The word "Business" marks the lines to keep; find each one in the data and copy it.

───── DATA EXTRACT

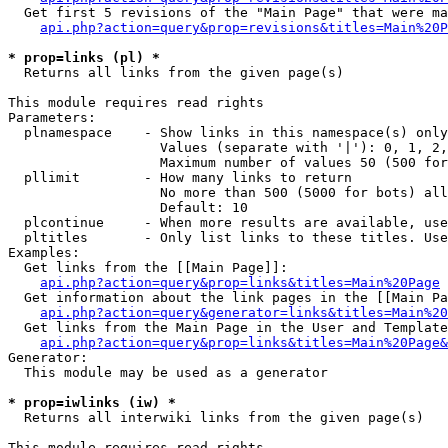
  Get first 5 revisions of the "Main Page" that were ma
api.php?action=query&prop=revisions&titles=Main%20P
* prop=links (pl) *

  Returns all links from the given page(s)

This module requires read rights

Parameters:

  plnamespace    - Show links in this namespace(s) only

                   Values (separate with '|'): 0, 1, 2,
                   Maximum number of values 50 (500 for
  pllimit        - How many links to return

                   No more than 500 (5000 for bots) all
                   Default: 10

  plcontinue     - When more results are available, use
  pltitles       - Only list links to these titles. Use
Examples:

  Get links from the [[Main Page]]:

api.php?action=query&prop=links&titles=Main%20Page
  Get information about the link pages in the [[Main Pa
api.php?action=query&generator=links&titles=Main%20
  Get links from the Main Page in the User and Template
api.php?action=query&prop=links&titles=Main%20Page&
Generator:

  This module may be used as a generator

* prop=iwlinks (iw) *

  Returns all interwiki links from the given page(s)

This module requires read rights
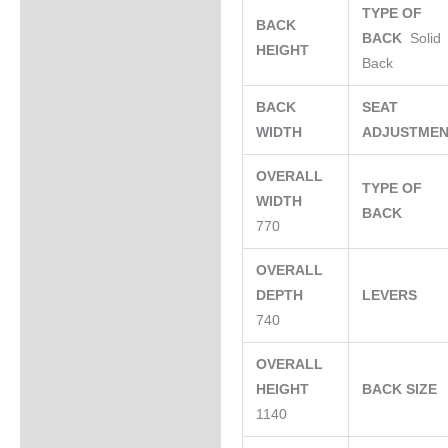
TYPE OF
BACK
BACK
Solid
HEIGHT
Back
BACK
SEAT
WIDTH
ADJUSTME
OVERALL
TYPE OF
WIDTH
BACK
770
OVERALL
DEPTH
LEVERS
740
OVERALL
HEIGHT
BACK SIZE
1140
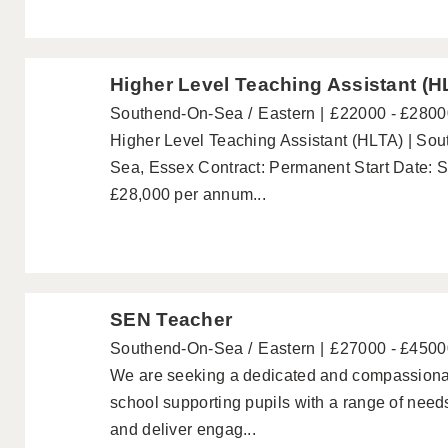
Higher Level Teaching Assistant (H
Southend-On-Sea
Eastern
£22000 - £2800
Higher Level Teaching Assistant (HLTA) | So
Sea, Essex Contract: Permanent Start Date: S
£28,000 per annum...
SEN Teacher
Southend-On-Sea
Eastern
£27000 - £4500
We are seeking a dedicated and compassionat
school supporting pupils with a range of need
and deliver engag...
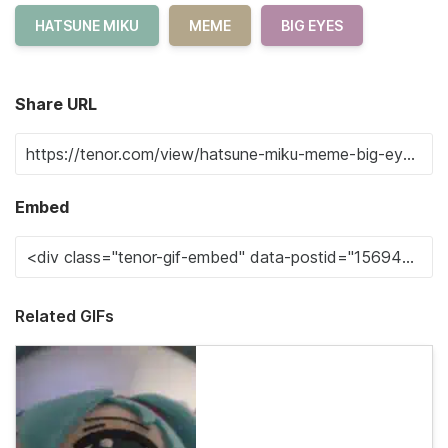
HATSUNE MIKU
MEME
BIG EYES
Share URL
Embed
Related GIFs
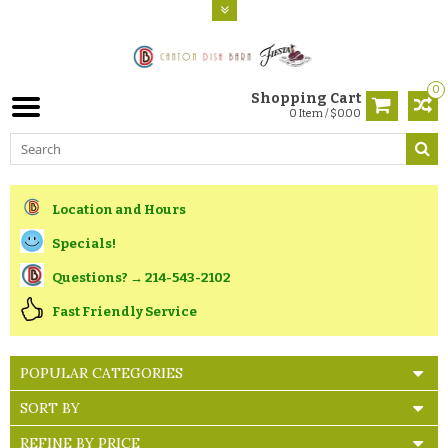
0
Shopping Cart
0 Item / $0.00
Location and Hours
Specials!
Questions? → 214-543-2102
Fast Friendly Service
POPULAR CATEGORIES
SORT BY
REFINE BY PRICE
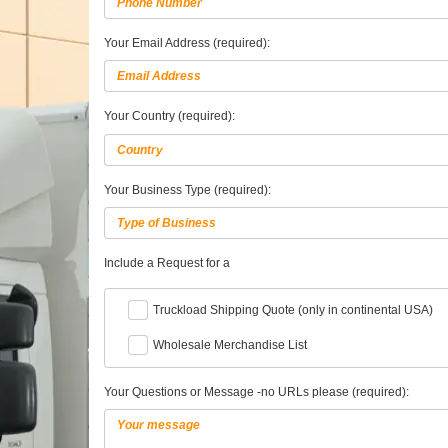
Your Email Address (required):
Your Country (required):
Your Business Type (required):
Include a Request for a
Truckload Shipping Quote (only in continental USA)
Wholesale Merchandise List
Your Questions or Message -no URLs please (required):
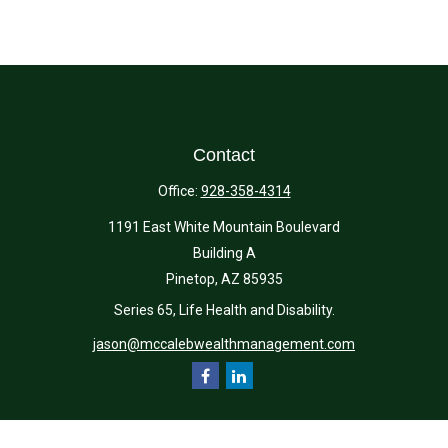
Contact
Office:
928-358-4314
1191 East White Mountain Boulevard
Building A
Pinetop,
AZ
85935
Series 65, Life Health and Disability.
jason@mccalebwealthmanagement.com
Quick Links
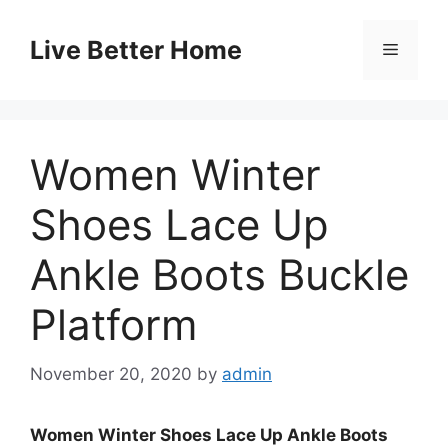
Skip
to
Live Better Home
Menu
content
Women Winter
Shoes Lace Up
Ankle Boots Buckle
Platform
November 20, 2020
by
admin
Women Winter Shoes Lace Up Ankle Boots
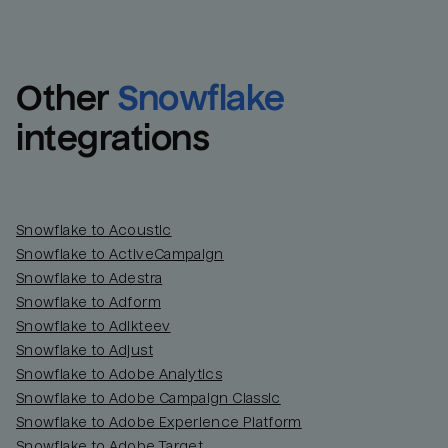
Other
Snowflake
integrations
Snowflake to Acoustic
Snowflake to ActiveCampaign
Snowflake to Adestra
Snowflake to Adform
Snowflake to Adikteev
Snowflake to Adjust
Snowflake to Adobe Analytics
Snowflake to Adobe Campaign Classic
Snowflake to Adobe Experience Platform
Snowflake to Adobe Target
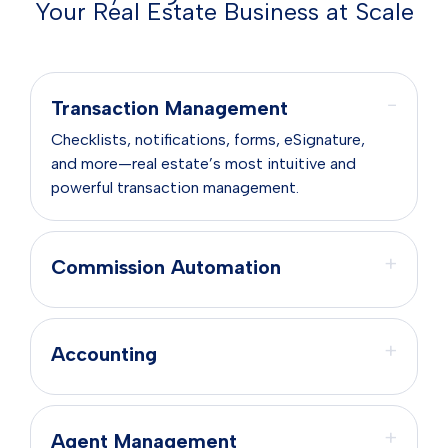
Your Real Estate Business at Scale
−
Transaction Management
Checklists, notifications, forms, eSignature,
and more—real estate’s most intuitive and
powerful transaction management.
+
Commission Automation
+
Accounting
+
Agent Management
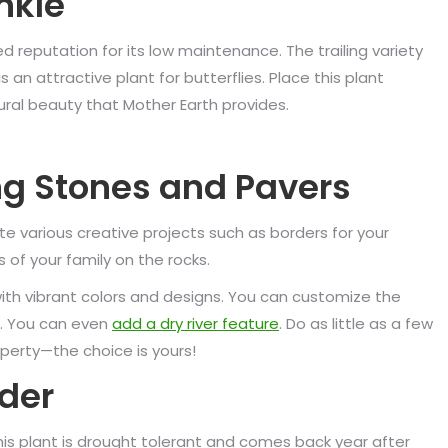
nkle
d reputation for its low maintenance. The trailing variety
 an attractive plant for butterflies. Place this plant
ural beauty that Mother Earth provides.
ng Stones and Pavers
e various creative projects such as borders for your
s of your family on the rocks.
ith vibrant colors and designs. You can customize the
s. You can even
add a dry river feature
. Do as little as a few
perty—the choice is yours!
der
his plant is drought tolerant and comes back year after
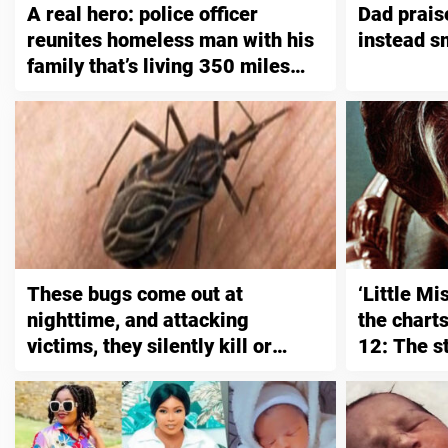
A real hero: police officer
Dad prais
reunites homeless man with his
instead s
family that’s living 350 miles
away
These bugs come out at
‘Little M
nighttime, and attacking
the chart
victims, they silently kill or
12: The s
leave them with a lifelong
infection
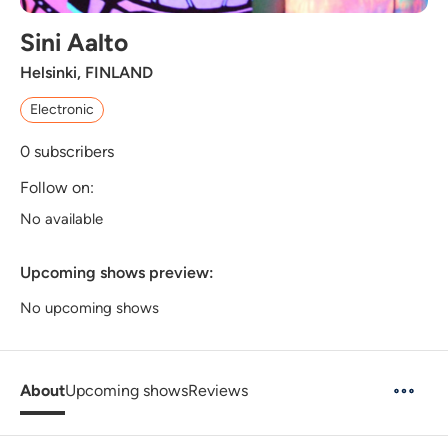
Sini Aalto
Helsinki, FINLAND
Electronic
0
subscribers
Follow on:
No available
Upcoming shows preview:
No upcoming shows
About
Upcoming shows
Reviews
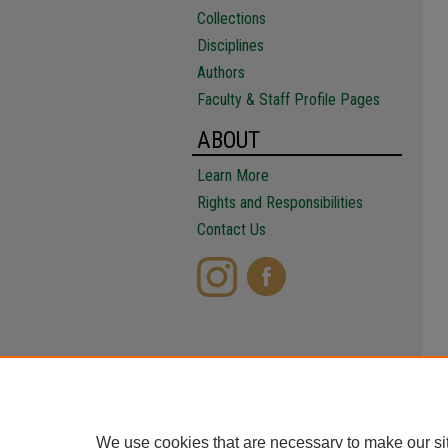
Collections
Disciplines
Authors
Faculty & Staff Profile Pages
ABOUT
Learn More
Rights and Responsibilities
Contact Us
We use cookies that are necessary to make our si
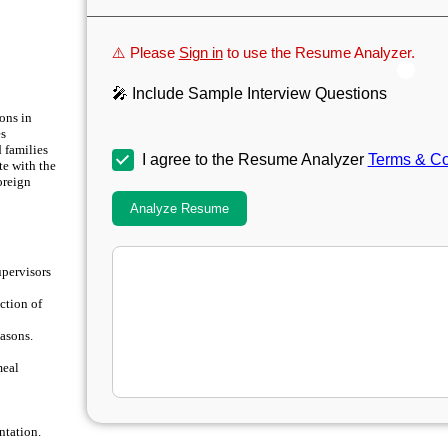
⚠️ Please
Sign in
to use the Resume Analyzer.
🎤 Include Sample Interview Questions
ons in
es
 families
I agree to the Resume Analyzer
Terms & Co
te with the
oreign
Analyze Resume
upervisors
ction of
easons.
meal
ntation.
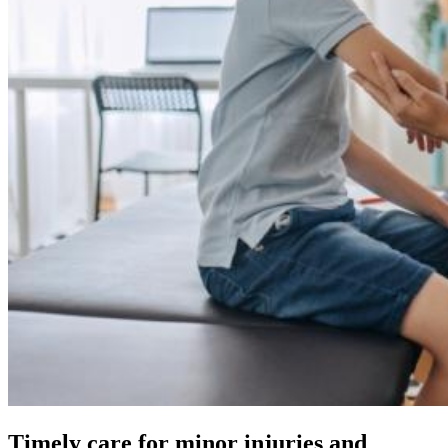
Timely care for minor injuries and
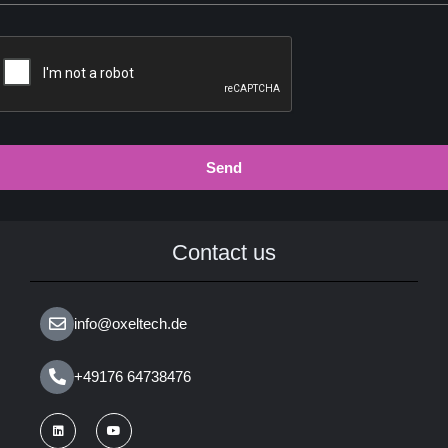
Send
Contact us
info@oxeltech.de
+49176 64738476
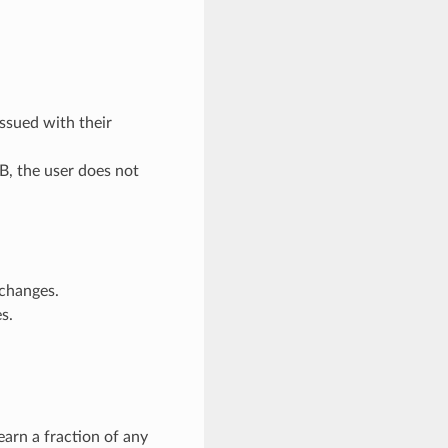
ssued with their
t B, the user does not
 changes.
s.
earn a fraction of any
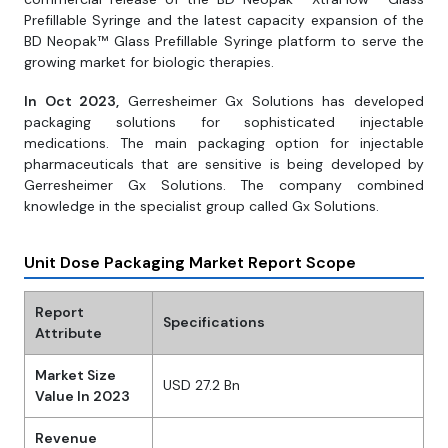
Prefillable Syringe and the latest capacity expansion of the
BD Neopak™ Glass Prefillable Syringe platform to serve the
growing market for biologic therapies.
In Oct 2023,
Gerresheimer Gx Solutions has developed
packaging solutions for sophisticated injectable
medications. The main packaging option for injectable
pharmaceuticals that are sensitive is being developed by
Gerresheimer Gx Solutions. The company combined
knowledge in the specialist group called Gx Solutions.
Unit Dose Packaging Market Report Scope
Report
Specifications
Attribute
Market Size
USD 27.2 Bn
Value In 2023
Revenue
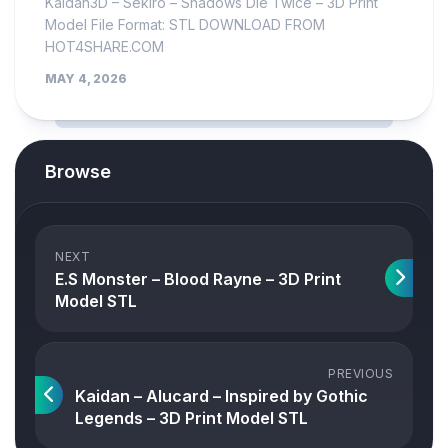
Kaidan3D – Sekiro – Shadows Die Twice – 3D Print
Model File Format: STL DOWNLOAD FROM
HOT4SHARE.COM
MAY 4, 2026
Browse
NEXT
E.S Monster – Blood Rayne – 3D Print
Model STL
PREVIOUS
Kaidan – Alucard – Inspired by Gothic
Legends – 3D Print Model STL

──────────

**SOLUTION TO THIS TASK:**
Your Business Type (required):
Your Real Estate Business at Scale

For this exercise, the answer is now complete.